**Activity:**
All that should appear is the run of lines from the one containing "Image attached. Is" through the end of the records, each repeated exactly.

Top of Records provided

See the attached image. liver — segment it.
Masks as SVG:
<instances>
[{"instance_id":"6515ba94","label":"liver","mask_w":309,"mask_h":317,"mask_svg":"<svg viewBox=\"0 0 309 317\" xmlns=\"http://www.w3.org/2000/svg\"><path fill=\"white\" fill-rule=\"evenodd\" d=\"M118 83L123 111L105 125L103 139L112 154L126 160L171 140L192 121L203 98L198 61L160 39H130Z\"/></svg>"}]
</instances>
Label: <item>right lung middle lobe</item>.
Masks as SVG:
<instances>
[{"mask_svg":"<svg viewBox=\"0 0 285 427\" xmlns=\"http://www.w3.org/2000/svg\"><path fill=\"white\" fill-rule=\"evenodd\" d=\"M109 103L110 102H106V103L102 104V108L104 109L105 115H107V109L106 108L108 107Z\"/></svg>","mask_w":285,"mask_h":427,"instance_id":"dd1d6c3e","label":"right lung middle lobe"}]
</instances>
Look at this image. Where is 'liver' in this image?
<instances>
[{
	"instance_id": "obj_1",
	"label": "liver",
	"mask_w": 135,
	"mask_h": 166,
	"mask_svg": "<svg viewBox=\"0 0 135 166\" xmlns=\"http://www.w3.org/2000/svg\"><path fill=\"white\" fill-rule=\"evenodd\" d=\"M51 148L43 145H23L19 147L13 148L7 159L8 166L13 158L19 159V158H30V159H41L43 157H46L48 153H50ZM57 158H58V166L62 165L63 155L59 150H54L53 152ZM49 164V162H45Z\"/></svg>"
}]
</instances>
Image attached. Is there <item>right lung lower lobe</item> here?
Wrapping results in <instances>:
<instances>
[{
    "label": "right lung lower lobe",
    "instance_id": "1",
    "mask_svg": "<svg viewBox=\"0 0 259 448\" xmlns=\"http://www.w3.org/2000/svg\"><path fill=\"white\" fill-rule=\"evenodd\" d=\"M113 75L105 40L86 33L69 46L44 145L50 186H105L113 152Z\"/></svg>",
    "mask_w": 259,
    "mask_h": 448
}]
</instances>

Bottom of Records provided

**Written answer:**
Image attached. Is there <item>right lung lower lobe</item> here?
Wrapping results in <instances>:
<instances>
[{
    "label": "right lung lower lobe",
    "instance_id": "1",
    "mask_svg": "<svg viewBox=\"0 0 259 448\" xmlns=\"http://www.w3.org/2000/svg\"><path fill=\"white\" fill-rule=\"evenodd\" d=\"M113 75L105 40L86 33L69 46L44 145L50 186H105L113 152Z\"/></svg>",
    "mask_w": 259,
    "mask_h": 448
}]
</instances>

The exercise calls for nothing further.